The city’s sacredness is interconnected with its worldliness as it is the abode of Palestinians, both Muslim and Christian, and others. However, what has been challenging in recent decades is the lack of empathy and understanding on the part of some who advocate for an exclusive, ethnically based control of the city, as evidenced by Israel’s policy to Judaize the city and negatively impact the lives and livelihood of Palestinians in East Jerusalem and beyond. The challenge has also come from Israel’s supporters in the United States and elsewhere. A prime example is U.S. President Donald J. Trump’s recognition of Jerusalem as Israel’s capital and his moving the U.S. Embassy from Tel Aviv to Jerusalem. Such actions not only ignore the history, laws, and complexity of the facts on the ground, but also disrupt the very character and future peace of the city.
Jerusalem is unique and its character is enriched by its inclusivity and universality. It should be shared by the three monotheistic faiths and by Palestinians and Israelis. This view was expressed during the 20th HCEF International Conference, “Together in Faith—Jerusalem: Our Collective Home,” on November 3, 2018, Washington, D.C. The conference declaration states,
Jerusalem is a city like no other. Nestled deep in the heart of three Abrahamic faith traditions, it carries a special weight in our varied, but interrelated beliefs and images of reality. Although our political goals sometimes intrude into faith issues, it is clear now, more than ever, that Jerusalem’s significance resides in embracing humanity and inclusive relations.
• Jerusalem cannot belong exclusively, or even predominantly, to one people or one religion.
• The inhabitants of Jerusalem must have a dignified life and have equal access to housing, jobs, education, medical care, municipal services, political participation, cultural activities, and religious sites.
• Legal protection is essential. All inhabitants of Jerusalem must be equal before the law.
• Christians, Muslims, Jews, and others everywhere should advocate for preserving Jerusalem’s Status Quo and for maintaining it as the inclusive center of faith.

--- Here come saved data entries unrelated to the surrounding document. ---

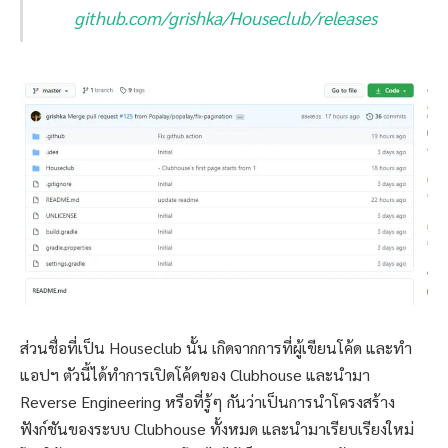
github.com/grishka/Houseclub/releases
ส่วนชื่อที่เป็น Houseclub นั้น เกิดจากการที่ผู้เขียนโค้ด และทำ
แอปฯ ตัวนี้ได้ทำการเปิดโค้ดของ Clubhouse และนำมา
Reverse Engineering หรือที่รู้ๆ กันว่าเป็นการนำโครงสร้าง
ฟังก์ชันของระบบ Clubhouse ทั้งหมด และนำมาเรียบเรียงใหม่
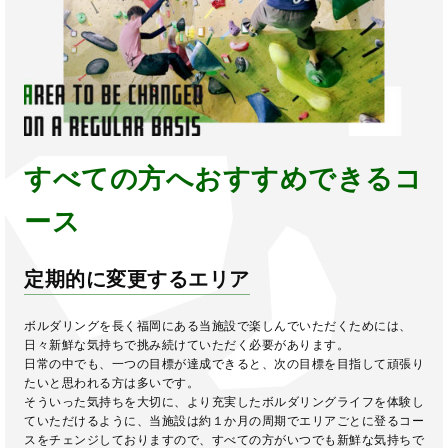
すべての方へおすすめできるコ
ース
定期的に変更するエリア
ボルダリングを長く福岡にある当施設で楽しんでいただくためには、
日々新鮮な気持ちで挑み続けていただく必要があります。
日常の中でも、一つの目標が達成できると、次の目標を目指して頑張り
たいと思われる方は多いです。
そういった気持ちを大切に、より充実したボルダリングライフを体験し
ていただけるように、当施設は約１か月の周期でエリアごとに登るコー
スをチェンジしておりますので、すべての方がいつでも新鮮な気持ちで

• The Question of Jerusalem should be addressed through negotiations, not dictation; through fairness, not partiality. Both the process and its outcome must be just and inclusive.
• Only when Jerusalem is at peace can she fulfill its true universal character and be the center of reconciliation for humanity.
We commit ourselves to bringing together religious leaders, peace organizations, and others of good will in support of Jerusalem, our collective home. We plan to do so in an organized, systematic, and systemic manner.
In addition to highlighting the Muslim dimensions of Jerusalem, What Jerusalem Means to Us: Muslim Perspectives and Reflections is a true expression of our commitment to Jerusalem and its inhabitants. We urge people of good will – Muslims and others – to advocate for maintaining it as an inclusive center of faith and for preserving Jerusalem’s Status Quo.
In closing, we, at HCEF, extend our heartfelt thanks to all those who contributed to the book and faithfully testified to the Muslim stake in Jerusalem. We would like to express our gratitude to Dr. Saliba Sarsar and Dr. Carole Monica Burnett for editing this essential book; Mr. Alawneh Mahir for designing the book cover; Mr. Elias Saboura, Esq. of Holy Land Books for his friendship and support; Dr. Renée Hattar, Head of International Studies, Programs, and Projects at the Royal Institute for Inter-Faith Studies, for her invaluable assistance; and Mr. Steve France, Esq. for his collaboration and sponsorship of this book.